The Daiichi Dilemma
On March 11, 2011, the 9.0-magnitude Great Tohoku Earthquake rocked Japan’s Honshu Island. The resulting tsunami—with waves reaching as high as 39 metres—washed over Honshu’s eastern coastline. Approximately 18,500 people died as a result. In the northeastern Tohoku region, the destruction wrought by the earthquake and subsequent wave triggered a cooling system failure and meltdown at the Fukushima Daiichi Nuclear Power Plant. Three years later, the plant continues to leak radiation.

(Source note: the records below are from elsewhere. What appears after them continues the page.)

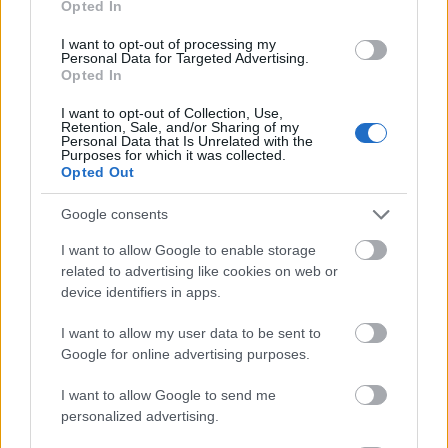
Opted In
I want to opt-out of processing my
Personal Data for Targeted Advertising.
Opted In
- atrodi visus kāršu pārus.
I want to opt-out of Collection, Use,
Retention, Sale, and/or Sharing of my
Katanas Augļi
Personal Data that Is Unrelated with the
Purposes for which it was collected.
Opted Out
Google consents
I want to allow Google to enable storage
related to advertising like cookies on web or
device identifiers in apps.
- pāršķel pēc iespējas vairāk augļu.
Indiana un Zelta Galvaskauss
I want to allow my user data to be sent to
Google for online advertising purposes.
I want to allow Google to send me
personalized advertising.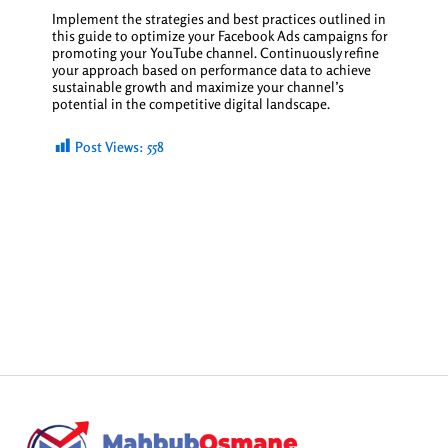
Implement the strategies and best practices outlined in
this guide to optimize your Facebook Ads campaigns for
promoting your YouTube channel. Continuously refine
your approach based on performance data to achieve
sustainable growth and maximize your channel’s
potential in the competitive digital landscape.
Post Views:
558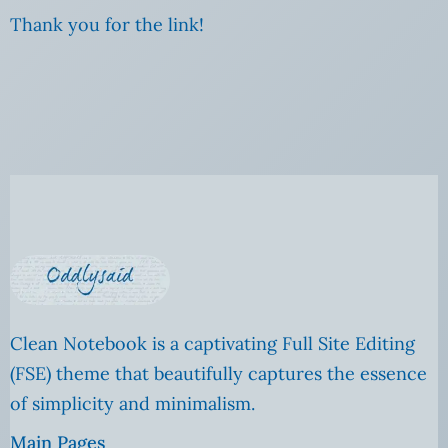
Thank you for the link!
Clean Notebook is a captivating Full Site Editing
(FSE) theme that beautifully captures the essence
of simplicity and minimalism.
Main Pages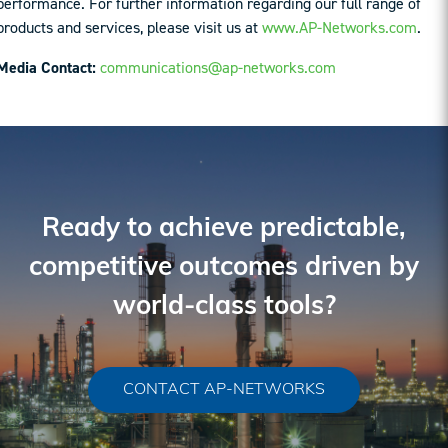
performance. For further information regarding our full range of
products and services, please visit us at
www.AP-Networks.com
.
Media Contact:
communications@ap-networks.com
Ready to achieve predictable,
competitive outcomes driven by
world-class tools?
CONTACT AP-NETWORKS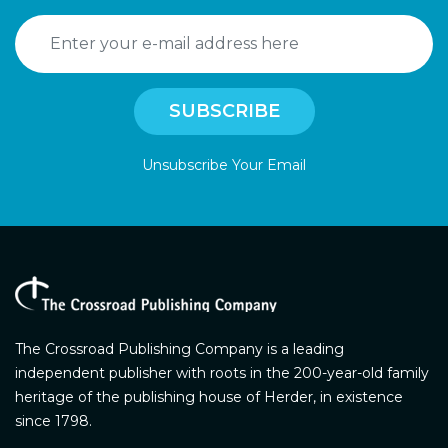
Unsubscribe Your Email
The Crossroad Publishing Company is a leading
independent publisher with roots in the 200-year-old family
heritage of the publishing house of Herder, in existence
since 1798.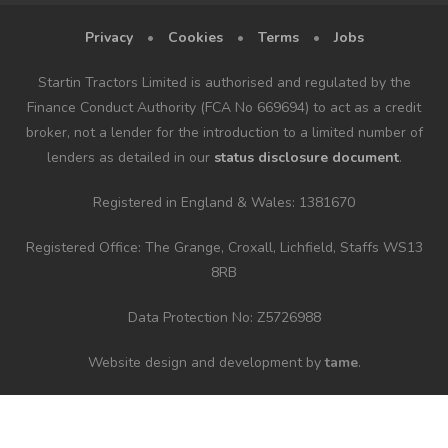
Privacy
•
Cookies
•
Terms
•
Jobs
Startin Tractors Limited is authorised and regulated by the
Finance Conduct Authority (FCA No 669694) to act as a credit
broker, not a lender for the introduction to a limited number of
lenders as detailed in our
status disclosure document
.
Registered in England & Wales: 1381670
Registered Office: The Grange, Croxall, Lichfield, Staffs WS13
8RB
Data Protection No: Z5726988
Website design and development by
tame
.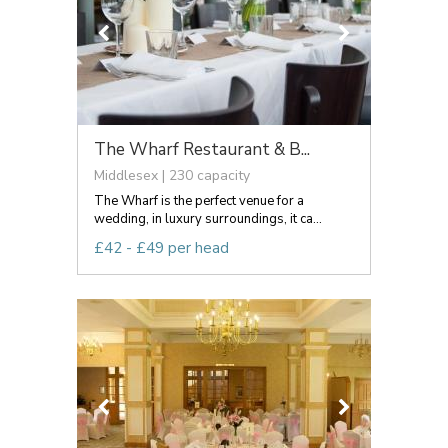
The Wharf Restaurant & B...
Middlesex | 230 capacity
The Wharf is the perfect venue for a
wedding, in luxury surroundings, it ca...
£42 - £49 per head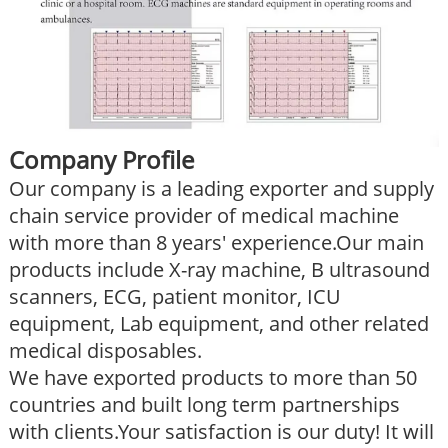
Company Profile
Our company is a leading exporter and supply
chain service provider of medical machine
with more than 8 years' experience.Our main
products include X-ray machine, B ultrasound
scanners, ECG, patient monitor, ICU
equipment, Lab equipment, and other related
medical disposables.
We have exported products to more than 50
countries and built long term partnerships
with clients.Your satisfaction is our duty! It will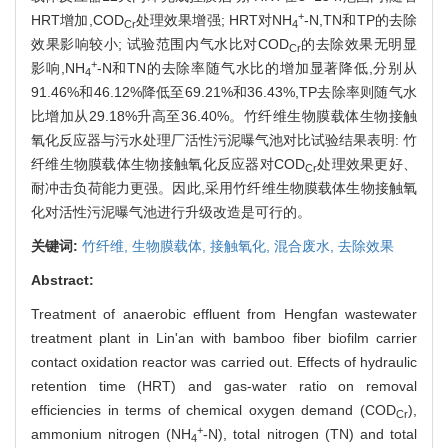
+
HRT增加,COD
处理效果增强; HRT对NH
-N,TN和TP的去除
Cr
4
效果影响较小; 试验范围内气水比对COD
的去除效果无明显
Cr
+
影响,NH
-N和TN的去除率随气水比的增加显著降低,分别从
4
91.46%和46.12%降低至69.21%和36.43%,TP去除率则随气水
比增加从29.18%升高至36.40%。竹纤维生物膜载体生物接触
氧化反应器与污水处理厂活性污泥曝气池对比试验结果表明: 竹
纤维生物膜载体生物接触氧化反应器对COD
处理效果更好、
Cr
耐冲击负荷能力更强。因此,采用竹纤维生物膜载体生物接触氧
化对活性污泥曝气池进行升级改造是可行的。
关键词:
竹纤维,
生物膜载体,
接触氧化,
混合废水,
去除效果
Abstract:
Treatment of anaerobic effluent from Hengfan wastewater
treatment plant in Lin'an with bamboo fiber biofilm carrier
contact oxidation reactor was carried out. Effects of hydraulic
retention time (HRT) and gas-water ratio on removal
efficiencies in terms of chemical oxygen demand (COD
),
Cr
+
ammonium nitrogen (NH
-N), total nitrogen (TN) and total
4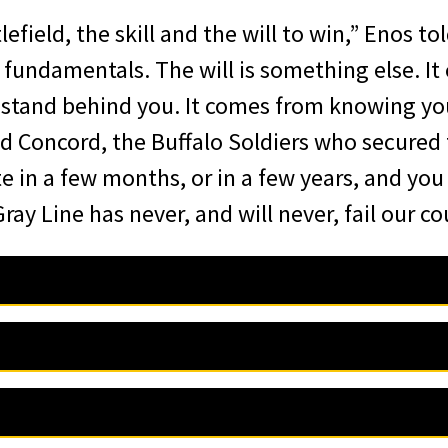
field, the skill and the will to win,” Enos tol
e fundamentals. The will is something else. 
stand behind you. It comes from knowing you
 Concord, the Buffalo Soldiers who secured 
e in a few months, or in a few years, and you
ay Line has never, and will never, fail our co
iation of Graduates is pleased to announce 
d Mrs. Browne, distinguished guests, and mos
s R. Enos, Class of 2000, has been selected 
this recognition, and I am honored to receive
r Award for Valor at Arms, which will be pres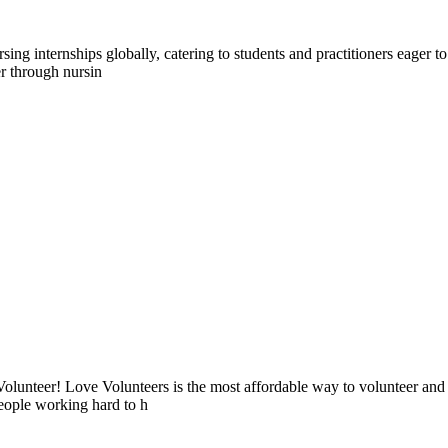
g internships globally, catering to students and practitioners eager to 
r through nursin
lunteer! Love Volunteers is the most affordable way to volunteer and
people working hard to h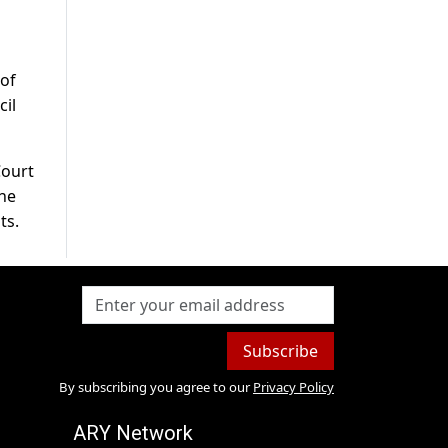
 of
cil
Court
the
ts.
Subscribe
By subscribing you agree to our
Privacy Policy
ARY Network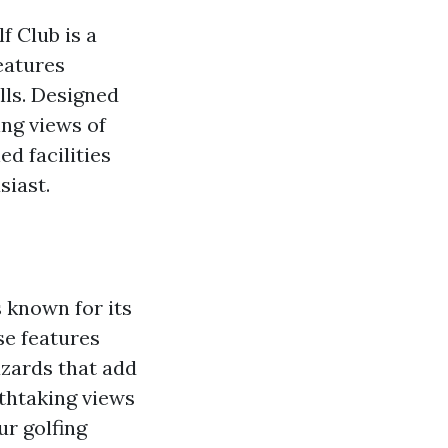
 Club is a
eatures
lls. Designed
ng views of
d facilities
siast.
 known for its
se features
azards that add
athtaking views
ur golfing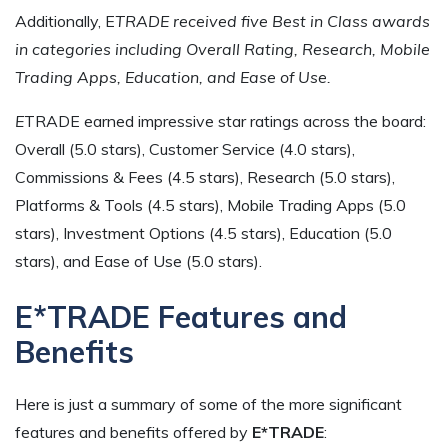
Additionally, E
TRADE received five Best in Class awards
in categories including Overall Rating, Research, Mobile
Trading Apps, Education, and Ease of Use.
E
TRADE earned impressive star ratings across the board:
Overall (5.0 stars), Customer Service (4.0 stars),
Commissions & Fees (4.5 stars), Research (5.0 stars),
Platforms & Tools (4.5 stars), Mobile Trading Apps (5.0
stars), Investment Options (4.5 stars), Education (5.0
stars), and Ease of Use (5.0 stars).
E*TRADE Features and
Benefits
Here is just a summary of some of the more significant
features and benefits offered by
E*TRADE
: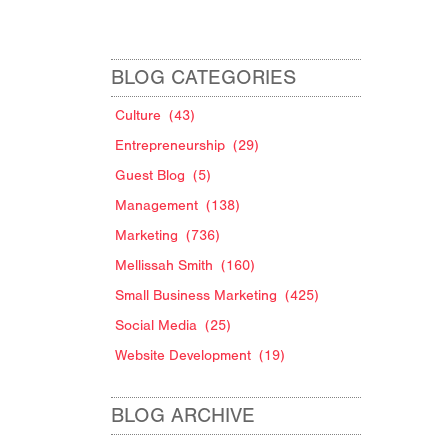
BLOG CATEGORIES
Culture
(43)
Entrepreneurship
(29)
Guest Blog
(5)
Management
(138)
Marketing
(736)
Mellissah Smith
(160)
Small Business Marketing
(425)
Social Media
(25)
Website Development
(19)
BLOG ARCHIVE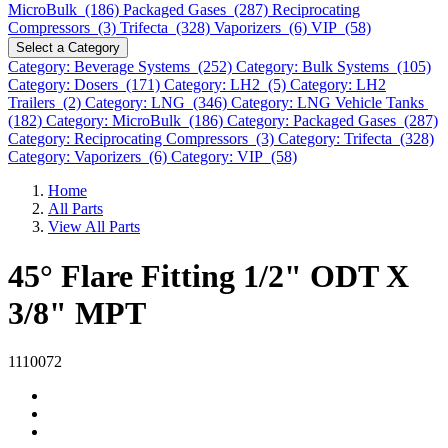
MicroBulk (186)
Packaged Gases (287)
Reciprocating
Compressors (3)
Trifecta (328)
Vaporizers (6)
VIP (58)
Select a Category
Category: Beverage Systems (252)
Category: Bulk Systems (105)
Category: Dosers (171)
Category: LH2 (5)
Category: LH2
Trailers (2)
Category: LNG (346)
Category: LNG Vehicle Tanks
(182)
Category: MicroBulk (186)
Category: Packaged Gases (287)
Category: Reciprocating Compressors (3)
Category: Trifecta (328)
Category: Vaporizers (6)
Category: VIP (58)
Home
All Parts
View All Parts
45° Flare Fitting 1/2" ODT X
3/8" MPT
1110072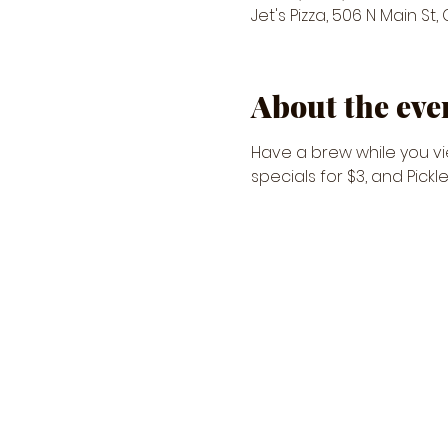
Jet's Pizza, 506 N Main St,
About the eve
Have a brew while you vie
specials for $3, and Pickl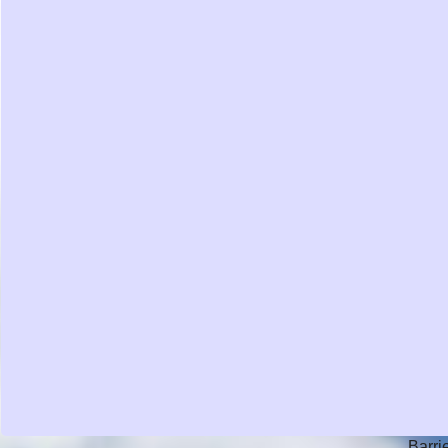
Barri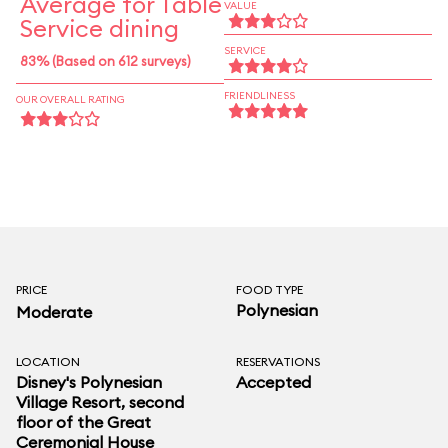
Average for Table
VALUE
Service dining
SERVICE
83% (Based on 612 surveys)
FRIENDLINESS
OUR OVERALL RATING
PRICE
FOOD TYPE
Polynesian
Moderate
LOCATION
RESERVATIONS
Disney's Polynesian
Accepted
Village Resort
, second
floor of the Great
Ceremonial House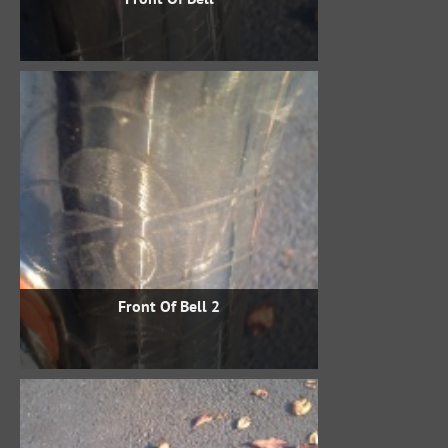
Front Of Bell 2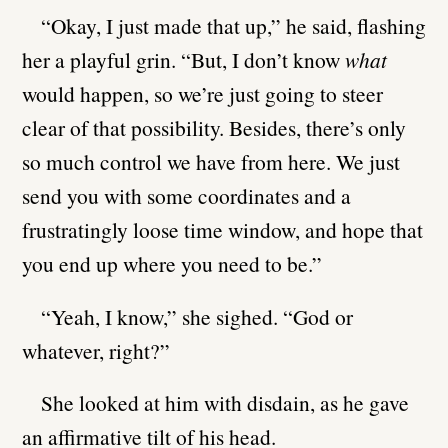
“Okay, I just made that up,” he said, flashing
her a playful grin. “But, I don’t know
what
would happen, so we’re just going to steer
clear of that possibility. Besides, there’s only
so much control we have from here. We just
send you with some coordinates and a
frustratingly loose time window, and hope that
you end up where you need to be.”
“Yeah, I know,” she sighed. “God or
whatever, right?”
She looked at him with disdain, as he gave
an affirmative tilt of his head.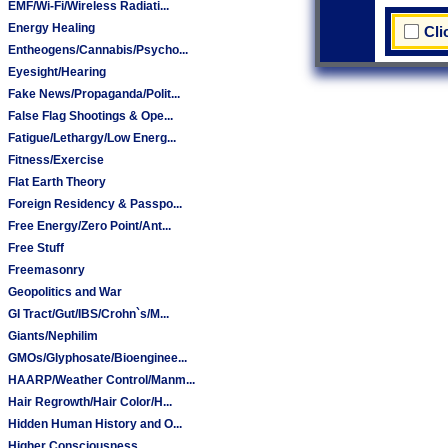
EMF/Wi-Fi/Wireless Radiati...
Energy Healing
Cli
Entheogens/Cannabis/Psycho...
Eyesight/Hearing
Fake News/Propaganda/Polit...
False Flag Shootings & Ope...
Fatigue/Lethargy/Low Energ...
Fitness/Exercise
Flat Earth Theory
Foreign Residency & Passpo...
Free Energy/Zero Point/Ant...
Free Stuff
Freemasonry
Geopolitics and War
GI Tract/Gut/IBS/Crohn`s/M...
Giants/Nephilim
GMOs/Glyphosate/Bioenginee...
HAARP/Weather Control/Manm...
Hair Regrowth/Hair Color/H...
Hidden Human History and O...
Higher Consciousness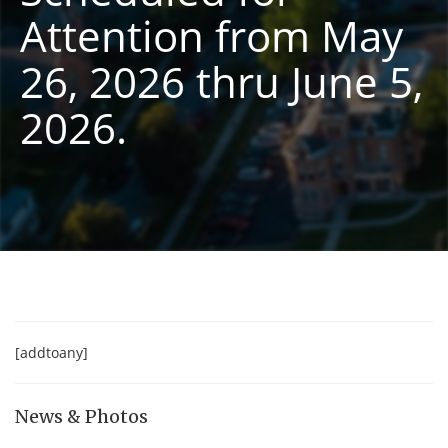
Attention from May
26, 2026 thru June 5,
2026.
[addtoany]
News & Photos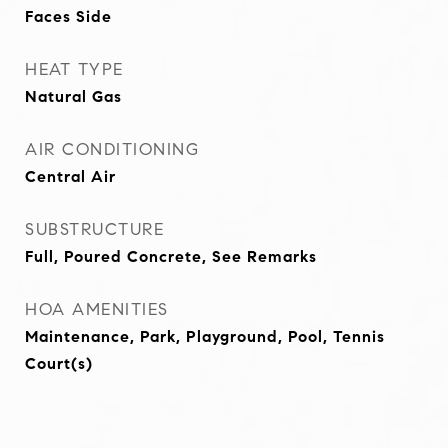
Faces Side
HEAT TYPE
Natural Gas
AIR CONDITIONING
Central Air
SUBSTRUCTURE
Full, Poured Concrete, See Remarks
HOA AMENITIES
Maintenance, Park, Playground, Pool, Tennis
Court(s)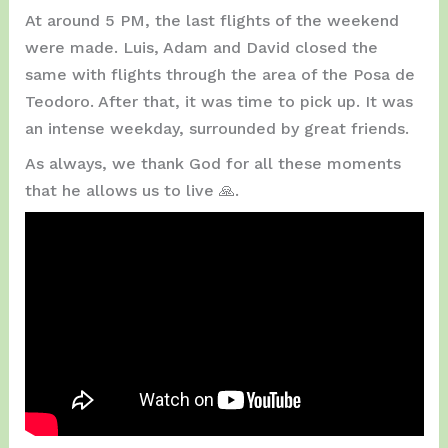
At around 5 PM, the last flights of the weekend
were made. Luis, Adam and David closed the
same with flights through the area of ​​the Posa de
Teodoro. After that, it was time to pick up. It was
an intense weekday, surrounded by great friends.
As always, we thank God for all these moments
that he allows us to live 🙏.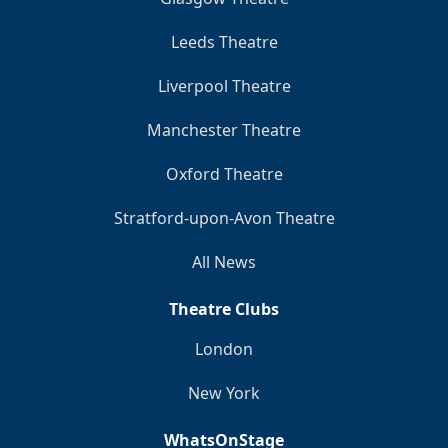
Leeds Theatre
Liverpool Theatre
Manchester Theatre
Oxford Theatre
Stratford-upon-Avon Theatre
All News
Theatre Clubs
London
New York
WhatsOnStage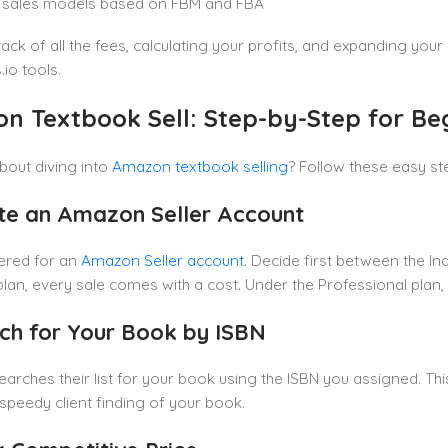
e sales models based on FBM and FBA
ack of all the fees, calculating your profits, and expanding yo
io tools.
n Textbook Sell: Step-by-Step for Be
bout diving into
Amazon textbook selling
? Follow these easy ste
ate an Amazon Seller Account
ered for an
Amazon Seller account
. Decide first between the I
 plan, every sale comes with a cost. Under the Professional plan
rch for Your Book by ISBN
rches their list for your book using the ISBN you assigned. Thi
s speedy client finding of your book.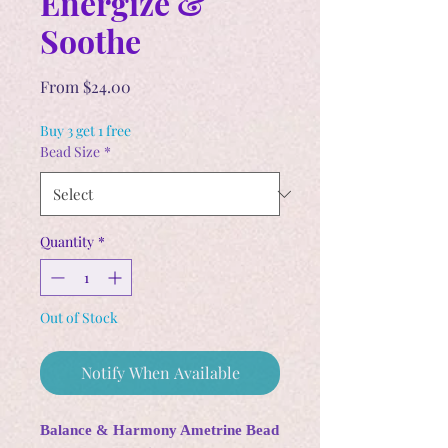
Energize &
Soothe
Sale
From
$24.00
Price
Buy 3 get 1 free
Bead Size
*
Quantity
*
Out of Stock
Notify When Available
Balance & Harmony Ametrine Bead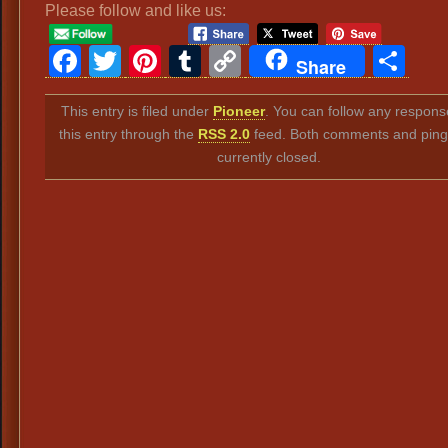
Please follow and like us:
Facebook
Twitter
Pinterest
Tumblr
Copy
Sh
Share
Link
This entry is filed under
Pioneer
. You can follow any respons
this entry through the
RSS 2.0
feed. Both comments and ping
currently closed.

As of 2014 there has been little radioactive contamination and only slightly raised levels of cesium-137 in the ocean (the radioactive element that was released into the ocean from the Daiichi Power Plant). In November 2013, Jay T. Cullen, an associate professor and marine chemist at the University of Victoria, stated that the radiation drops to two percent 600 metres off the shore from Fukushima. That level is expected to decrease as the radiation flows into the Pacific Ocean.
“For me, the biggest fallout from this nuclear accident is the socio-economic impact to local [Japanese] communities and fisheries,” says Wilf Swartz, a marine biologist at the University of British Columbia. Swartz’s connection to Fukushima is personal. He spent most of his childhood in Japan and has taken a keen interest in helping the Japanese fishing community get back on its feet.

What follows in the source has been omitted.